Entries shown START

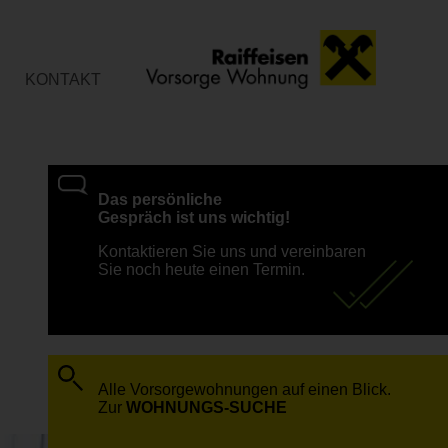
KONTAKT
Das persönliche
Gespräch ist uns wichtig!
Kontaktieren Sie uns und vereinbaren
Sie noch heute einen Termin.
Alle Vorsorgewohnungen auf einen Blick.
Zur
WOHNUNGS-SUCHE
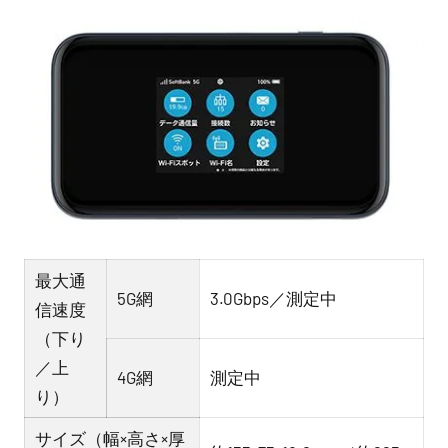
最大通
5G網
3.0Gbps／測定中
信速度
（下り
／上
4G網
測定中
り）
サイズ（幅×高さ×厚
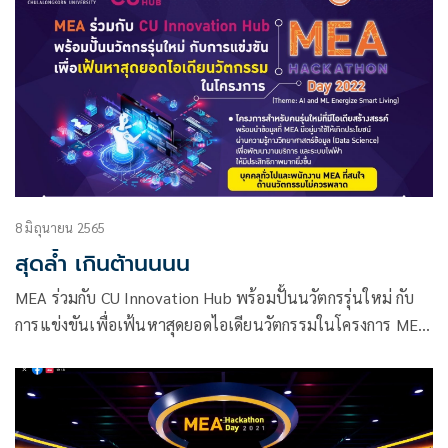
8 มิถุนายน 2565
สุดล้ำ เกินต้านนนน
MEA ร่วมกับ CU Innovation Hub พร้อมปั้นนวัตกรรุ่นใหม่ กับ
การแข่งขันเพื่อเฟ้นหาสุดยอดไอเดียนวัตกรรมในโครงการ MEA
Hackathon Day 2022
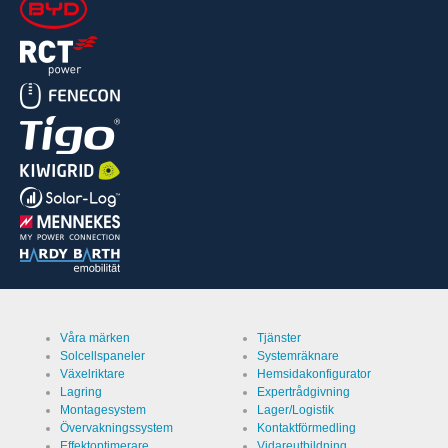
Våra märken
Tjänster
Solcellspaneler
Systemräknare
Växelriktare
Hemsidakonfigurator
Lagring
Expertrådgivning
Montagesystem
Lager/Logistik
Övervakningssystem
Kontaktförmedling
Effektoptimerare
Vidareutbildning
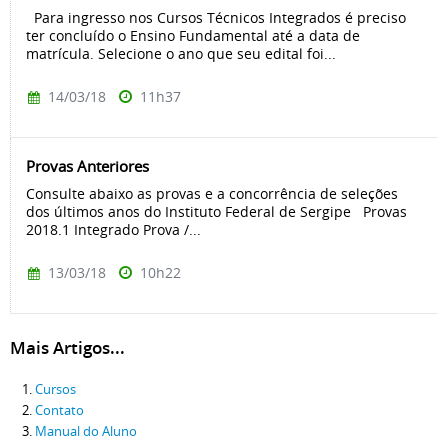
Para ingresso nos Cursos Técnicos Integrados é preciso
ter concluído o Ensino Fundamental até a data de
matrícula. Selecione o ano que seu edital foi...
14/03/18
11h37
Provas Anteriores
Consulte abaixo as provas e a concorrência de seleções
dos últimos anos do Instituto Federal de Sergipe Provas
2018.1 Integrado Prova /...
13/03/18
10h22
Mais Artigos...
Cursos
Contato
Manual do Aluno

Entries shown END

- [Instructions for the task] From the line that contains "8 มิถุนายน 2565" to the last line of the data above, inclusive, transcribe every line exactly and only those lines, omitting pictures.

- [Output below]
8 มิถุนายน 2565
สุดล้ำ เกินต้านนนน
MEA ร่วมกับ CU Innovation Hub พร้อมปั้นนวัตกรรุ่นใหม่ กับ
การแข่งขันเพื่อเฟ้นหาสุดยอดไอเดียนวัตกรรมในโครงการ MEA
Hackathon Day 2022
Våra märken
Tjänster
Solcellspaneler
Systemräknare
Växelriktare
Hemsidakonfigurator
Lagring
Expertrådgivning
Montagesystem
Lager/Logistik
Övervakningssystem
Kontaktförmedling
Effektoptimerare
Vidareutbildning
Para ingresso nos Cursos Técnicos Integrados é preciso
ter concluído o Ensino Fundamental até a data de
matrícula. Selecione o ano que seu edital foi...
14/03/18
11h37
Provas Anteriores
Consulte abaixo as provas e a concorrência de seleções
dos últimos anos do Instituto Federal de Sergipe Provas
2018.1 Integrado Prova /...
13/03/18
10h22
Mais Artigos...
Cursos
Contato
Manual do Aluno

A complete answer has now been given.